The new language makes it clear that this review and modification may occur when someone is arrested after hours or at their initial appearance on the criminal contempt charge. This is the language that makes clear that the court can expeditiously hold someone accountable for violating a condition of release. They can modify the conditions of release, potentially change the bail amount, or detain the person.

Subsections (c) and (d) are current language.

In short, section 5 provides the means to hold individuals accountable if they violate conditions of release. That, in turn, enhances public safety and mitigates the risk of flight.

Section 6 found on page 4793 of today’s calendar creates a new section, but does not change current law. All of the language that was struck from section 7559 has been moved to this section.

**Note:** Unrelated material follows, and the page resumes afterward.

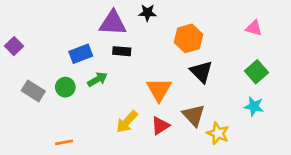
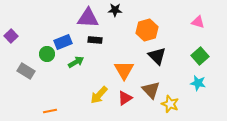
green circle: (65, 87) -> (47, 54), moved

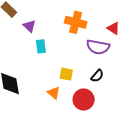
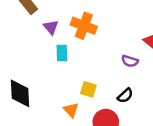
orange cross: (76, 22) -> (84, 26), moved
purple semicircle: (98, 47) -> (130, 61), size x0.6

Sections 7 and 8 found on page 4793 of today’s calendar is a belt and suspenders section. Members may recall in H.534, related to retail theft, that community restitution was added as a sentencing alternative. To ensure that this provision makes it through to law, we have added the same provisions to this bill.

Section 9, found on page 4794 of today’s calendar, amends 13 VSA 4253. Subdivision (c)(1) provides that “use of a firearm” includes using a firearm while selling or trafficking a regulated drug. Subsection (d) provides that the offense of using a firearm while selling or trafficking a regulated drug shall be considered a violent act for the purposes of determining bail.

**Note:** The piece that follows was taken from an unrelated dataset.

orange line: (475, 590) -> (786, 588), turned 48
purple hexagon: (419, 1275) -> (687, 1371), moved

The result is that a person who committed this offense could be eligible to be held without bail pursuant to 13 VSA 7553a.

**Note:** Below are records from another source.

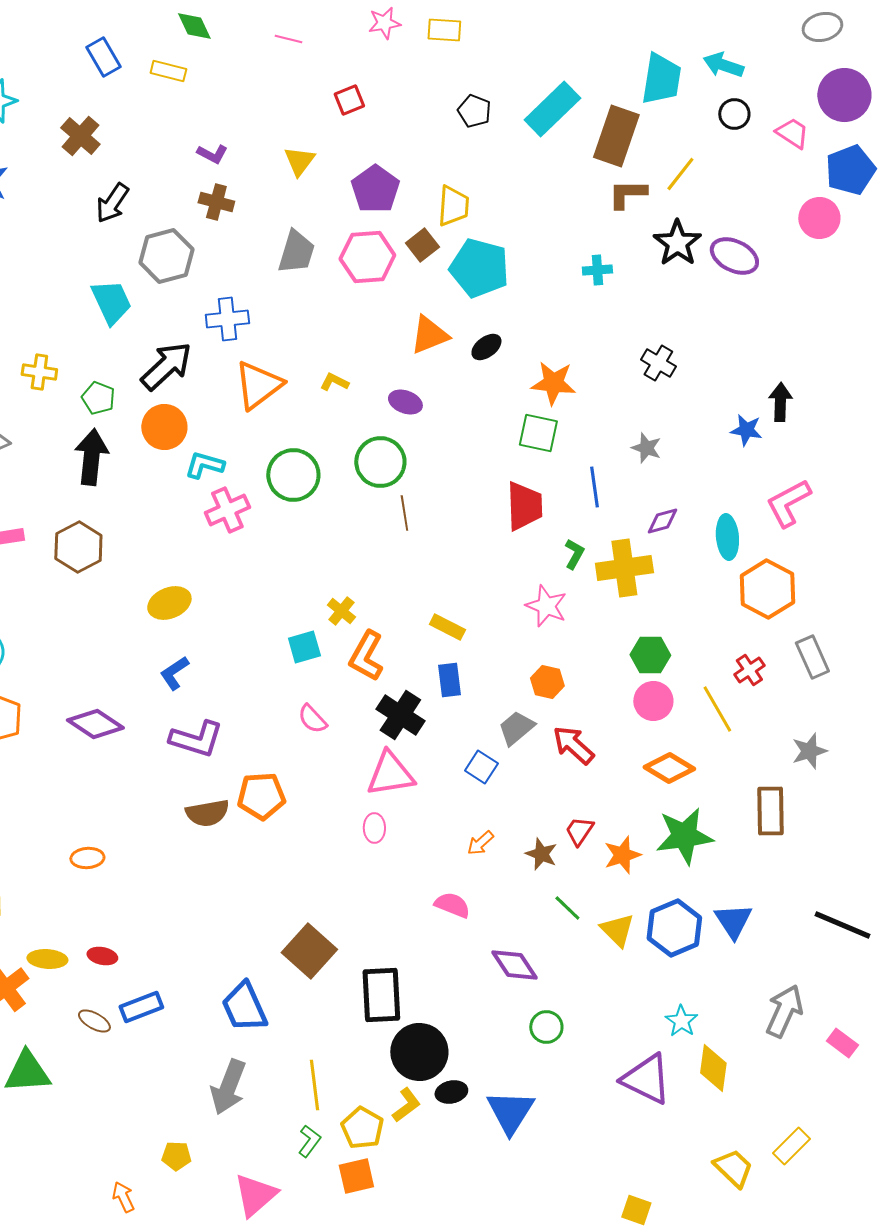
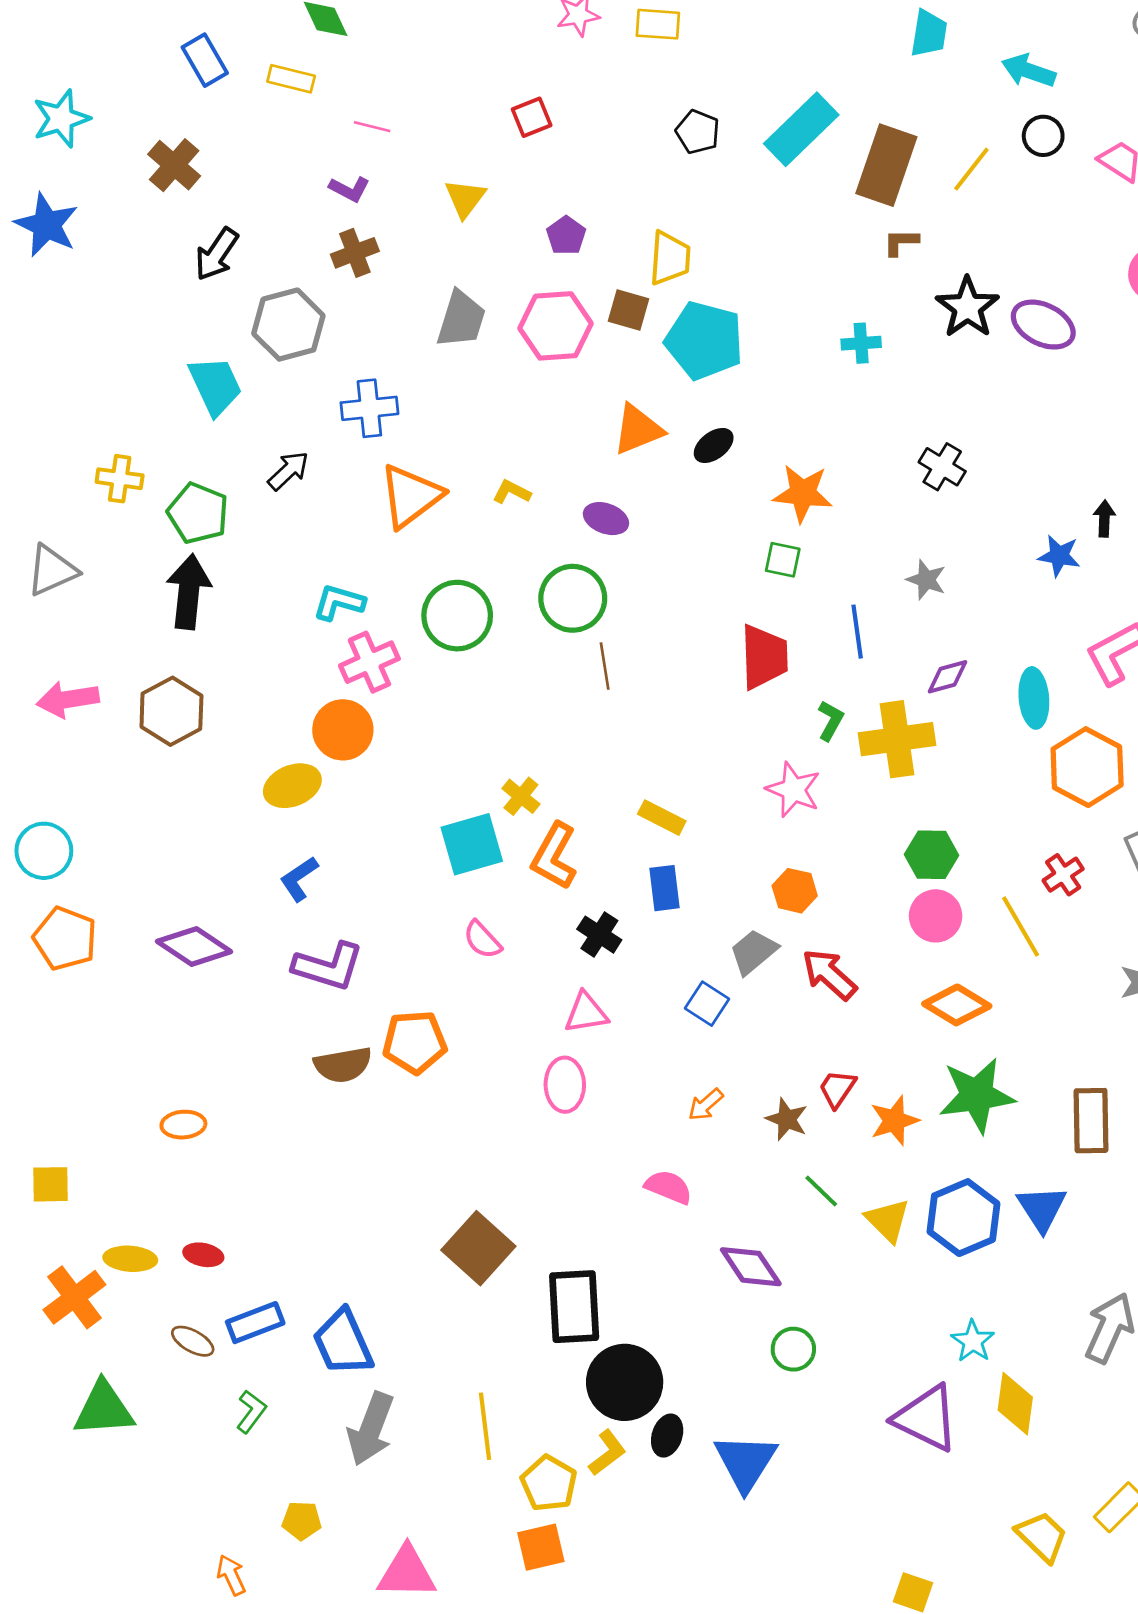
pink line: (288, 39) -> (372, 127), moved
cyan trapezoid: (661, 79) -> (929, 34), moved, size x0.7
yellow line: (680, 174) -> (971, 169), moved
purple pentagon: (375, 189) -> (566, 236), size x0.6
brown L-shape: (627, 194) -> (901, 242), size x0.7
brown cross: (216, 202) -> (355, 253), turned -36
brown square: (422, 245) -> (629, 310), turned -36
black arrow: (166, 366) -> (288, 471), size x0.6
green pentagon: (98, 398) -> (198, 513), size x1.4
black arrow: (780, 402) -> (1104, 519), size x0.7
orange circle: (164, 427) -> (343, 730), moved
green square: (538, 433) -> (783, 560), size x0.7
cyan square: (304, 647) -> (472, 844), size x1.4
black cross: (400, 715) -> (599, 935), size x0.7
pink triangle: (390, 774) -> (586, 1013), size x0.7
brown rectangle: (770, 811) -> (1091, 1121), moved
pink ellipse: (374, 828) -> (565, 1085), size x1.4
blue trapezoid: (244, 1007) -> (343, 1342), moved
black ellipse: (451, 1092) -> (667, 1436), turned -60
green L-shape: (309, 1141) -> (251, 1412), moved
pink triangle: (255, 1195) -> (407, 1572), turned 42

Section 10 provides that the act shall take effect on passage.

While we continue to work to provide appropriate resources to the criminal justice system so that alleged offenders can be expeditiously held accountable for their crimes, the provisions in S.195 will help to assure accountability while the alleged offender awaits resolution of their case.

The Committee’s vote was 9-0-2 and we ask you for your support.

THE FOLLOWING IS MY REPORT FOR THE SENATE AMENDMENT

After further discussions with our colleagues in the Senate, we decided that further limitations on the home detention program were necessary. In short, we want to limit the use of home detention to defendants who violate conditions of release and who pose a significant risk to public safety.

Turning to the language in the amendment, subsection (a) provides the intent for the program.

“It is the intent of the General Assembly that the Home Detention Program be designed to provide an alternative to incarceration and reduce the number of detainees at Vermont correctional facilities by accommodating defendants who would otherwise be incarcerated or pose a significant risk to public safety.”

Subdivision (b)(1) contains a technical correction.

Subdivision (d)(1) adds language clarifying when someone may be placed in home detention if they violate conditions of release. The Court must find that the defendant poses a significant risk to public safety, placing the defendant on home detention will reasonably mitigate such risk, and the proposed residence is appropriate for home detention.